> **TASK**:
Find the word "Services" in the data below and copy each line that holds it.

====== DATASET RECORDS

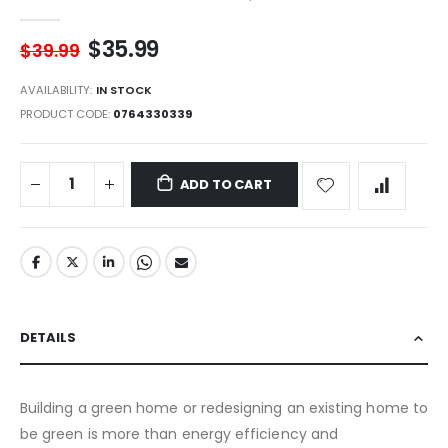
$35.99
$39.99
AVAILABILITY:
IN STOCK
PRODUCT CODE
0764330339
ADD TO CART
DETAILS
Building a green home or redesigning an existing home to
be green is more than energy efficiency and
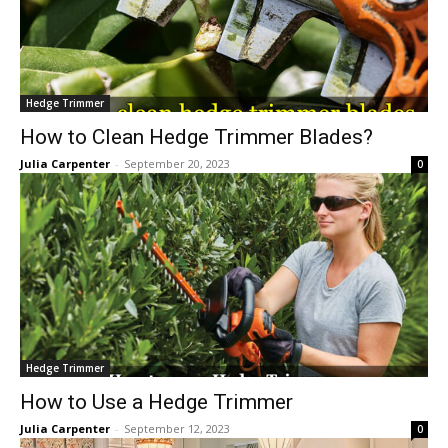
Hedge Trimmer
How to Clean Hedge Trimmer Blades?
Julia Carpenter
-
September 20, 2023
0
Hedge Trimmer
How to Use a Hedge Trimmer
Julia Carpenter
-
September 12, 2023
0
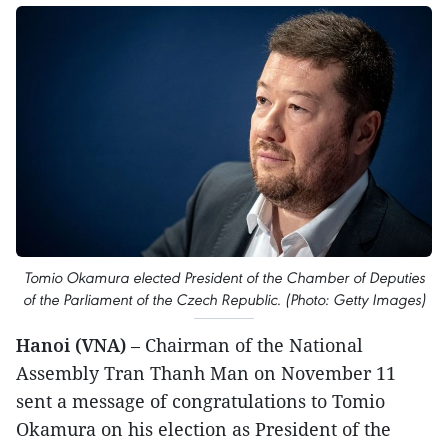
Tomio Okamura elected President of the Chamber of Deputies
of the Parliament of the Czech Republic. (Photo: Getty Images)
Hanoi (VNA)
– Chairman of the National
Assembly Tran Thanh Man on November 11
sent a message of congratulations to Tomio
Okamura on his election as President of the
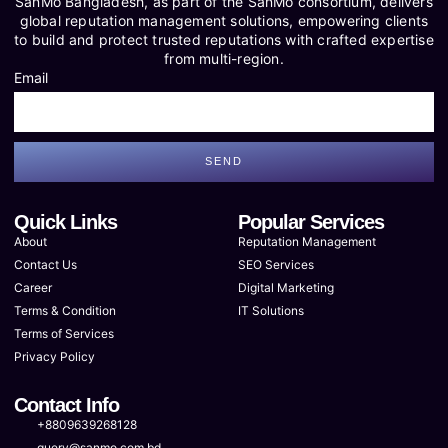
SanMo Bangladesh, as part of the SanMo consortium, delivers
global reputation management solutions, empowering clients
to build and protect trusted reputations with crafted expertise
from multi-region.
Email
SEND
Quick Links
Popular Services
About
Reputation Management
Contact Us
SEO Services
Career
Digital Marketing
Terms & Condition
IT Solutions
Terms of Services
Privacy Policy
Contact Info
+8809639268128
query@sanmo.com.bd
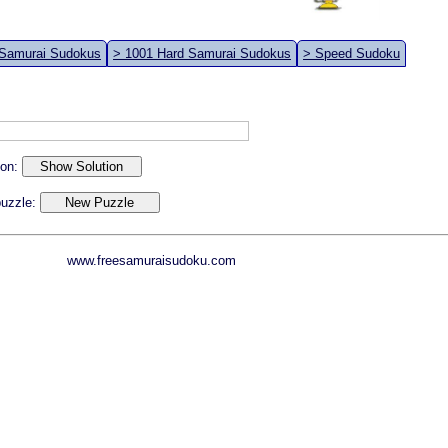
 Samurai Sudokus
> 1001 Hard Samurai Sudokus
> Speed Sudoku
ion:
 puzzle:
www.freesamuraisudoku.com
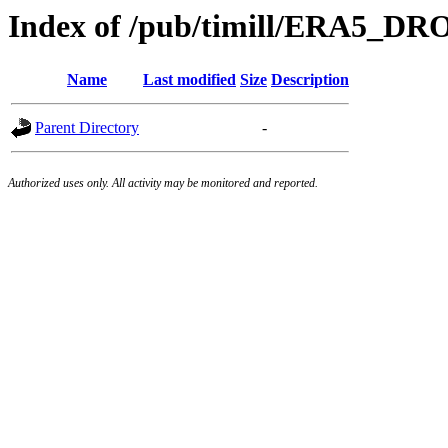
Index of /pub/timill/ERA5_
Name
Last modified
Size
Description
Parent Directory
-
Authorized uses only. All activity may be monitored and reported.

============

> **THE ANSWER**:
Popular Services
SEO Services
Terms of Services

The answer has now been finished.